Stored dataset items
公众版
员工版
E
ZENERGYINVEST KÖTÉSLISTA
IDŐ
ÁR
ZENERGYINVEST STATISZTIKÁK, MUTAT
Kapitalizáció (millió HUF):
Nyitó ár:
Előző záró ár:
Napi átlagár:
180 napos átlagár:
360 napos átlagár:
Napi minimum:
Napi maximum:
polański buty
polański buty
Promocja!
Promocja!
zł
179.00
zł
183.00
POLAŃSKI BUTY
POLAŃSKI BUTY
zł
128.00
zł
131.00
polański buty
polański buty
* * *
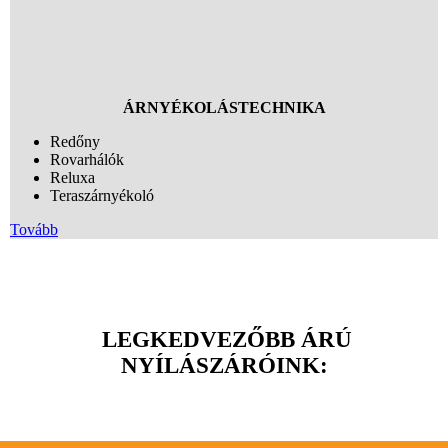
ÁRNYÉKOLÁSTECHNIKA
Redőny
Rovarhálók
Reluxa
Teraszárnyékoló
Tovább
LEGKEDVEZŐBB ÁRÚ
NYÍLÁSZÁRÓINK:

YOUR GOAL » Identify all lines in the records above with the word "Napi".

REPLY TO THE EXERCISE »
Napi átlagár:
Napi minimum:
Napi maximum:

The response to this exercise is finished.